Zebul, prefect of the city, who was present, heard all this with
anger. He was of Abimelech’s party still and immediately informed
his chief, who lost no time in marching on Shechem to suppress the
revolt. According to a common plan of warfare he divided his troops
into four companies and in the early morning these crept towards the
city, one by a track across the mountains, another down the valley
from the west, the third by way of the Diviners’ Oak, the fourth
perhaps marching from the plain of Mamre by way of Jacob’s well. The
first engagement drove the Shechemites into their city, and on the
following day the place was taken, sacked, and destroyed. Some
distance from Shechem, probably up the valley to the west, stood a
tower or sanctuary of Baal around which a considerable village had
gathered. The people there seeing the fate of the lower town, betook
themselves to the tower and shut themselves up within it. But
Abimelech ordered his men to provide themselves with branches of
trees, which were piled against the door of the temple and set on
fire, and all within were smothered or burned to the number of a
thousand.
At Thebez, another of the confederate cities, the pretender met his
death. In the siege of the tower which stood within the walls of
Thebez the horrible expedient of burning was again attempted.
Abimelech, directing the operations, had pressed close to the door
when a woman cast an upper millstone from the parapet with so true
an aim as to break his skull. So ended the first experiment in the
direction of monarchy; so also God requited the wickedness of
Abimelech.
One turns from these scenes of bloodshed and cruelty with loathing.
Yet they show what human nature is, and how human history would
shape itself apart from the faith and obedience of God.
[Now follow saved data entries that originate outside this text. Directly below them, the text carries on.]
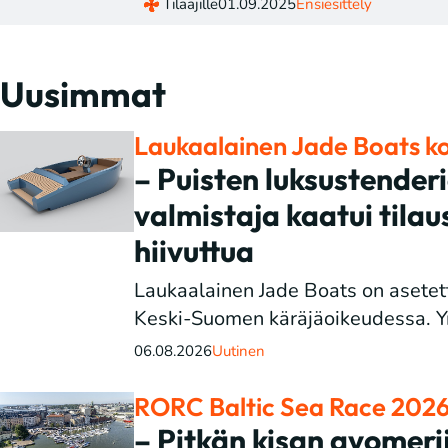
Tilaajille
01.09.2025
Ensiesittely
Uusimmat
Laukaalainen Jade Boats ko
– Puisten luksustender
valmistaja kaatui tilau
hiivuttua
Laukaalainen Jade Boats on asetet
Keski-Suomen käräjäoikeudessa. Yri
06.08.2026
Uutinen
RORC Baltic Sea Race 202
– Pitkän kisan avomeri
We are met
by obvious warnings; but so often does the evidence of divine
judgment seem to fail, so often do the wicked prosper, that it is
from another source than observation of the order of things in this
world we must obtain the necessary impulse to higher life. It is
only as we wait on the guidance and obey the impulses of the Spirit
of God that we shall move towards the justice and brotherhood of a
better age. And those who have received the light and found the will
of the Spirit must not slacken their efforts on behalf of religion.
Gideon did good service in his day, yet failing in faithfulness he
left the nation scarcely more earnest, his own family scarcely
instructed. Let us not think that religion can take care of itself.
Heavenly justice and truth are committed to us. The Christ life,
generous, pure, holy, must be commended by us if it is to rule the
world. The persuasion that mankind is to be saved in and by the
earthly survives, and against that most obstinate of all delusions
we are to stand in constant resolute protest, counting every needful
sacrifice our simple duty, our highest glory. The task of the
faithful is no easier today than it was a thousand years ago. Men
and women cart be treacherous still with heathen cruelty and
falseness; they can be vile still with heathen vileness, though
wearing the air of the highest civilisation. If ever the people of
God had a work to do in the world they have it now.